(Records from a data source)
^^^^^^^^

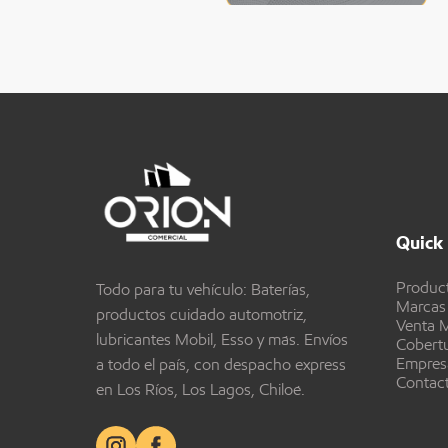
Quick 
Produc
Todo para tu vehículo: Baterías,
Marcas
productos cuidado automotriz,
Venta M
lubricantes Mobil, Esso y más. Envíos
Cobert
Empres
a todo el país, con despacho express
Contac
en Los Ríos, Los Lagos, Chiloé.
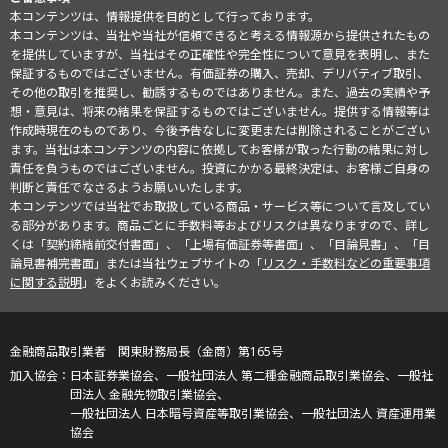
本コンテンツは、情報提供を目的として行っております。
本コンテンツは、当社や当社が信頼できると考える情報源から提供されたもの
を提供していますが、当社はその正確性や完全性について意見を表明し、また
保証するものではございません。有価証券の購入、売却、デリバティブ取引、
その他の取引を推奨し、勧誘するものではありません。また、過去の実績や予
想・意見は、将来の結果を保証するものではございません。提供する情報等は
作成時現在のものであり、今後予告なしに変更または削除されることがござい
ます。当社は本コンテンツの内容に依拠してお客様が取った行動の結果に対し
責任を負うものではございません。投資にかかる最終決定は、お客様ご自身の
判断と責任でなさるようお願いいたします。
本コンテンツでは当社でお取扱している商品・サービス等について言及してい
る部分があります。商品ごとに手数料等およびリスクは異なりますので、詳し
くは「契約締結前交付書面」、「上場有価証券等書面」、「目論見書」、「目
論見書補完書面」または当社ウェブサイトの「
リスク・手数料などの重要事項
に関する説明
」をよくお読みください。
金融商品取引業者 関東財務局長（金商）第165号
日本証券業協会、一般社団法人 第二種金融商品取引業協会、一般社
団法人 金融先物取引業協会、
一般社団法人 日本暗号資産等取引業協会、一般社団法人 資産運用業
協会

^^^^^^^^

| Directions for this task |
Each record should be written out exactly, and each image should be omitted.

| Your solution |
Quick 
Produc
Todo para tu vehículo: Baterías,
Marcas
productos cuidado automotriz,
Venta M
lubricantes Mobil, Esso y más. Envíos
Cobert
Empres
a todo el país, con despacho express
Contac
en Los Ríos, Los Lagos, Chiloé.
本コンテンツは、情報提供を目的として行っております。
本コンテンツは、当社や当社が信頼できると考える情報源から提供されたもの
を提供していますが、当社はその正確性や完全性について意見を表明し、また
保証するものではございません。有価証券の購入、売却、デリバティブ取引、
その他の取引を推奨し、勧誘するものではありません。また、過去の実績や予
想・意見は、将来の結果を保証するものではございません。提供する情報等は
作成時現在のものであり、今後予告なしに変更または削除されることがござい
ます。当社は本コンテンツの内容に依拠してお客様が取った行動の結果に対し
責任を負うものではございません。投資にかかる最終決定は、お客様ご自身の
判断と責任でなさるようお願いいたします。
本コンテンツでは当社でお取扱している商品・サービス等について言及してい
る部分があります。商品ごとに手数料等およびリスクは異なりますので、詳し
くは「契約締結前交付書面」、「上場有価証券等書面」、「目論見書」、「目
論見書補完書面」または当社ウェブサイトの「
リスク・手数料などの重要事項
に関する説明
」をよくお読みください。
金融商品取引業者 関東財務局長（金商）第165号
日本証券業協会、一般社団法人 第二種金融商品取引業協会、一般社
団法人 金融先物取引業協会、
一般社団法人 日本暗号資産等取引業協会、一般社団法人 資産運用業
協会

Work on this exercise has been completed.